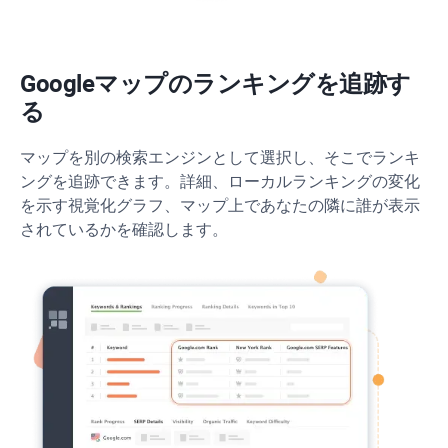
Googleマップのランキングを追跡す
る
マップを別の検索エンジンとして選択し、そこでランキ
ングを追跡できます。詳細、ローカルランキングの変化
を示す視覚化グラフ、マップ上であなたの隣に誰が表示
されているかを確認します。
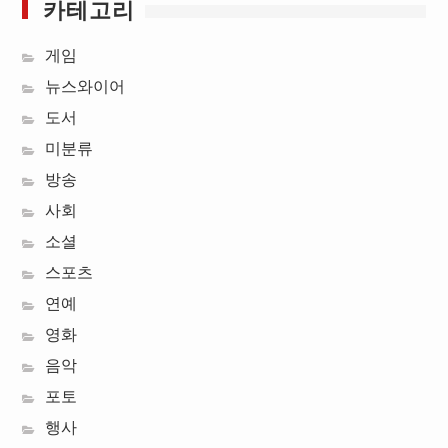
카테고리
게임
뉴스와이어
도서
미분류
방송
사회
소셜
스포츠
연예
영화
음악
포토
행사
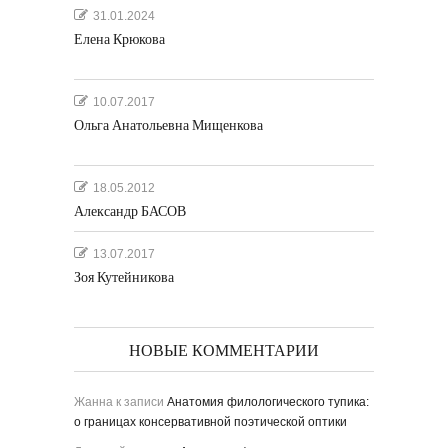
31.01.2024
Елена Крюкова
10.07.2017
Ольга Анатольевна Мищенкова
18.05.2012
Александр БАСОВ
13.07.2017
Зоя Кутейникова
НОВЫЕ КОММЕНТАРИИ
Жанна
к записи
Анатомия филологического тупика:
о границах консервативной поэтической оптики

※

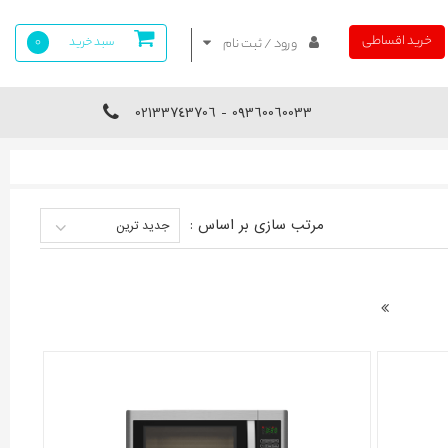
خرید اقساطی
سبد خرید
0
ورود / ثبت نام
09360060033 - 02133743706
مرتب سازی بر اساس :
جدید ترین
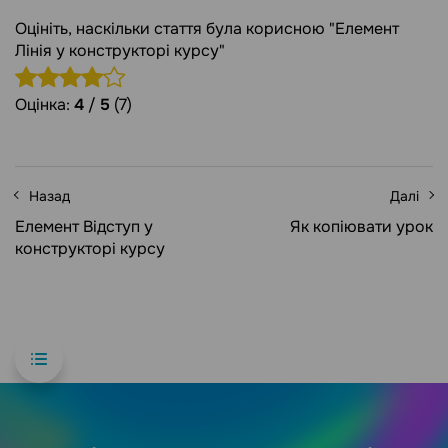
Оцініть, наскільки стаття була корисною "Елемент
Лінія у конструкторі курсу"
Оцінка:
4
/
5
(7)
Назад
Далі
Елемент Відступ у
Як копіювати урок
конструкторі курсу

※

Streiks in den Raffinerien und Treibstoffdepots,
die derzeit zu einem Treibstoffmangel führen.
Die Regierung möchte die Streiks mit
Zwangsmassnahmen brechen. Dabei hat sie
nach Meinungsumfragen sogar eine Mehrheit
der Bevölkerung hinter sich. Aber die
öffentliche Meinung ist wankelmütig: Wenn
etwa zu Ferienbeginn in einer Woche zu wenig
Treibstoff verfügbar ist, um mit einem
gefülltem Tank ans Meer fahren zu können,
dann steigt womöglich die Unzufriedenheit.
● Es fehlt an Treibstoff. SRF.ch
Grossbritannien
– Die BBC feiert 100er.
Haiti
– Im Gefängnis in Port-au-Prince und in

※

> **Assignment**: Return all lines of the material above in which "einem" occurs.

> **Problem solution**:
die derzeit zu einem Treibstoffmangel führen.
Treibstoff verfügbar ist, um mit einem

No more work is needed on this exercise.